French company Voliris has arrived at the show to promote its new airship and attract investors keen to bring the cargo transporter to market.
The blimp, called the NATAC automatic shuttle for containers, was launched in 2016 and the company built a one seventh-scale model of the design last year to demonstrate its capabilities. “We are looking for €30 million ($34 million) to bring the NATAC to market, and a further €300 million to industrialise the product,” says Voliris general manager Chau Hoang.
The airship, which the company describes as a “game-changer airbridge”, is designed to carry loads of 30t with cargo suspended from a giant container.
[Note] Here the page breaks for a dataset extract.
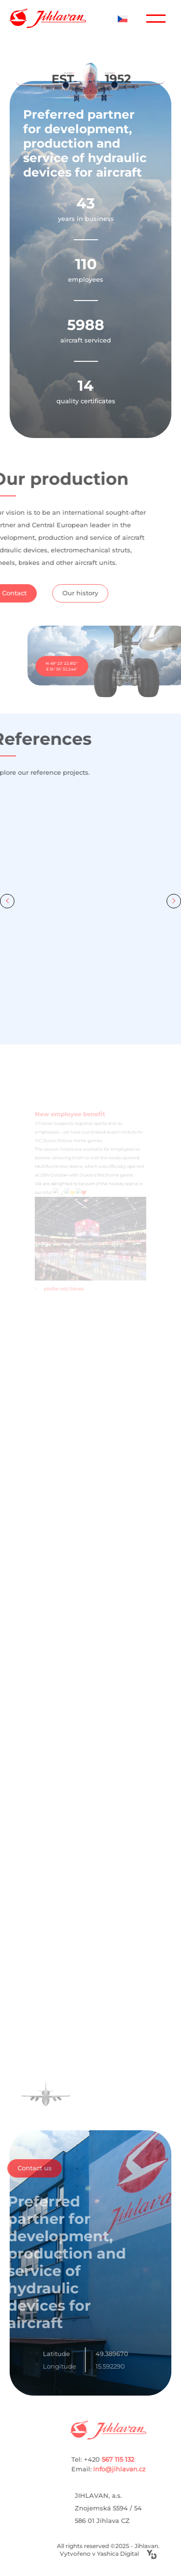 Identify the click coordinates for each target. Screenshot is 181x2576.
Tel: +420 (127, 2459)
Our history (55, 593)
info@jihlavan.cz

The structure is flown autonomously on a fixed path and in segregated air corridors of from 1,600-5,000ft in altitude. It can take off from unprepared airstrips of less than 800m (2,600ft), has a maximum speed of 150km/h (80kt) and a range of 540nm (1,000km). The airship is 80m (260ft) long, 60m wide and 25m high, and contains 25,000cb m (883,000cb ft) of helium.
“It operates like an air truck,” says Hoang. “But is so much cheaper to transport cargo than traditional vehicles.” It is a “great substitute” for ground transport, particularly in places where the road system is poor, she adds.
Ideal markets for this airship are mining and oil companies that need to transport very heavy goods to far-flung locations, Hoang says. “It would also be suited to transporting disassembled wind turbines to their final destinations,” she adds.
Voliris believes there is a market for 2,000 of these airships, and is hoping potential investors will see its value. “We would also consider partnering with logistics companies who could help define the specification and provide funding, too,” Hoang says.
If investment is forthcoming, Voliris hopes to bring the NATAC to market in 2026.